Barometric Aiding
I have been flying a Cessna 172SP with an old-school Bendix stack and unlike the Garmin GPS and S-Tec autopilots that I am used to flying, I need to enter the altimeter setting into the KLN 94 GPS and the KAP 140 Autopilot. Most of the GPS systems in GA aircraft use Barometric Aiding to assist in detecting integrity anomalies. Most Garmin units interface directly with the altitude encoder to provide baro-aiding, but other units require the pilot to enter the local altimeter setting. AOPA has an article that lists non-WAAS GPSs that have baro-aiding. WAAS-enabled GPS units do not rely on RAIM so they do not rely on baro-aiding.

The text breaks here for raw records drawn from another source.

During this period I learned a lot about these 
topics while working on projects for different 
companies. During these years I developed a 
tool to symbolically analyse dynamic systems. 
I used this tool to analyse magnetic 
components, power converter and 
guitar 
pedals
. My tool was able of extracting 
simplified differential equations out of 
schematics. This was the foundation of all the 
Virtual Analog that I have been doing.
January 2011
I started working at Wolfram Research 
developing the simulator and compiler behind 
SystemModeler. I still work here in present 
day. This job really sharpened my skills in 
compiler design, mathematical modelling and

As usual, John D Collins has an excellent discussion of this.
With WAAS, the calculations are determined by the WAAS system as each ground station that measures its position via the GPS satellites is at a know location, and the error can be determined one satellite at a time. This integrity data is uplinked to the WAAS satellites and is broadcast as part of the WAAS correction messages. So the WAAS system itself is determining the integrity information via explicit measurement and passing it on to the WAAS receiver to determine the HPL.
The autopilot has an altitude capture and hold function where you can select an altitude and climb or descend rate and the autopilot will adjust the elevators to capture the rate and altitude. You still need to set the appropriate power for a climb or descent. You need to enter the altimeter setting so it knows where to stop or hold.